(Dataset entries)
####################
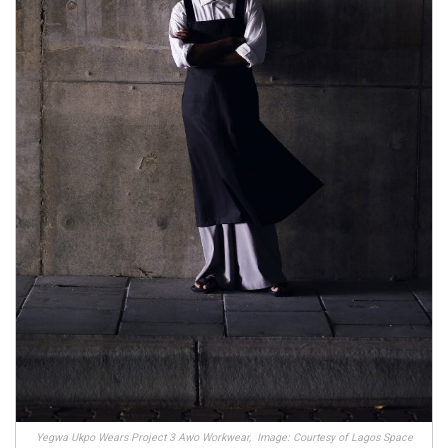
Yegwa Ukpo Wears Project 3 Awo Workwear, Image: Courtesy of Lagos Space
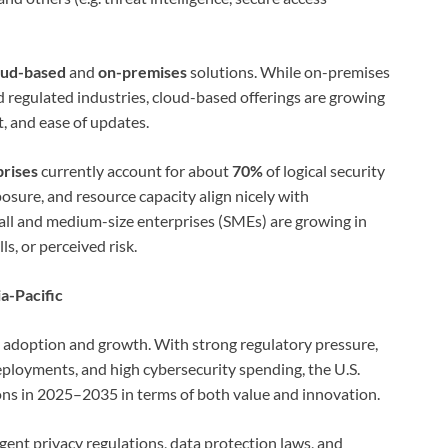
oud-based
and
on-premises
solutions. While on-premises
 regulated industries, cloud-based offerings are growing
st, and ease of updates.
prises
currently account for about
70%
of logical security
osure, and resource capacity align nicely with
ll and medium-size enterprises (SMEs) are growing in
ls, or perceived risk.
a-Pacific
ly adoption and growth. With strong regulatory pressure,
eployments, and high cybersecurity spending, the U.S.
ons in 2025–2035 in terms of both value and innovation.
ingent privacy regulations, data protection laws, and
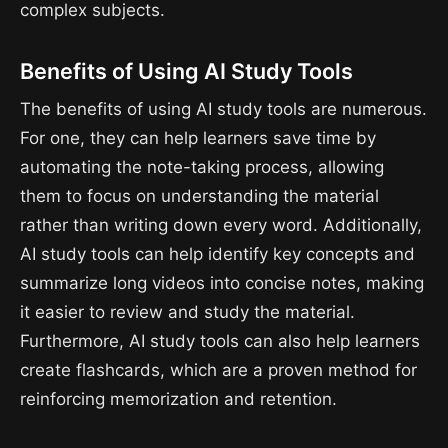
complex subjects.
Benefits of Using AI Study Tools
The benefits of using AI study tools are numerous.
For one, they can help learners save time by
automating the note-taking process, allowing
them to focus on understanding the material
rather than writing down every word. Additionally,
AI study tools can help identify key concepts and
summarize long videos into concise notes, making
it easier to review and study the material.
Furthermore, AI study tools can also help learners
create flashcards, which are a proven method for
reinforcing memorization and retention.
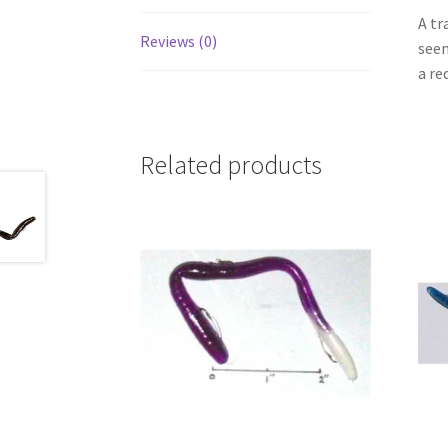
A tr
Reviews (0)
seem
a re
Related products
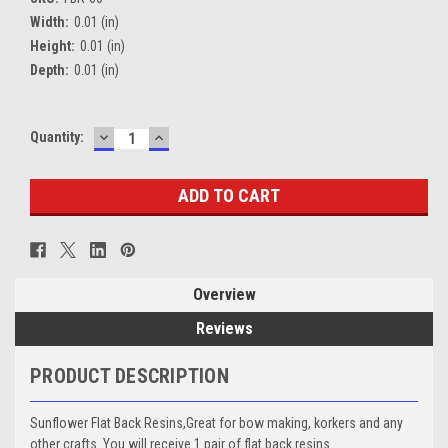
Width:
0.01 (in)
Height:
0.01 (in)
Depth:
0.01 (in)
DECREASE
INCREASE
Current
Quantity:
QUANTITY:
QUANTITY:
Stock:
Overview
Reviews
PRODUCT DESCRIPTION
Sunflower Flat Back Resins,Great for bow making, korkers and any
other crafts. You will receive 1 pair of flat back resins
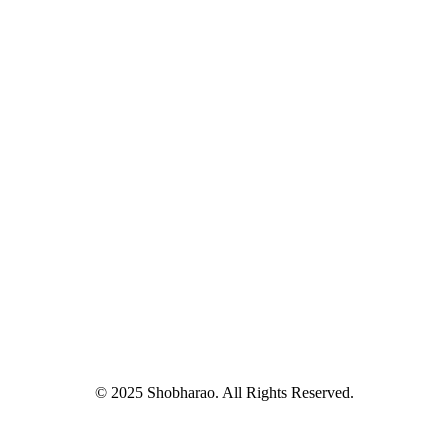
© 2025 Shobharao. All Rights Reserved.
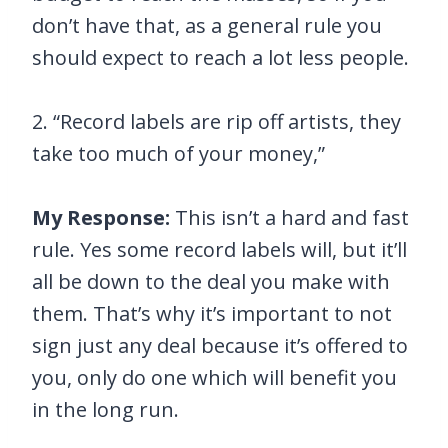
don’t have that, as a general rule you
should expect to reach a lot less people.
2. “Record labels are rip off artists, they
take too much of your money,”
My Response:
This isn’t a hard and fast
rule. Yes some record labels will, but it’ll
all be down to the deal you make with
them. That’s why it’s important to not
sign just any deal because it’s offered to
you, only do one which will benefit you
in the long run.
####################
* **Task item**
Only lines containing "learners" belong in the answer; copy every such line from the records.

* **Solution to this problem**
For one, they can help learners save time by
Furthermore, AI study tools can also help learners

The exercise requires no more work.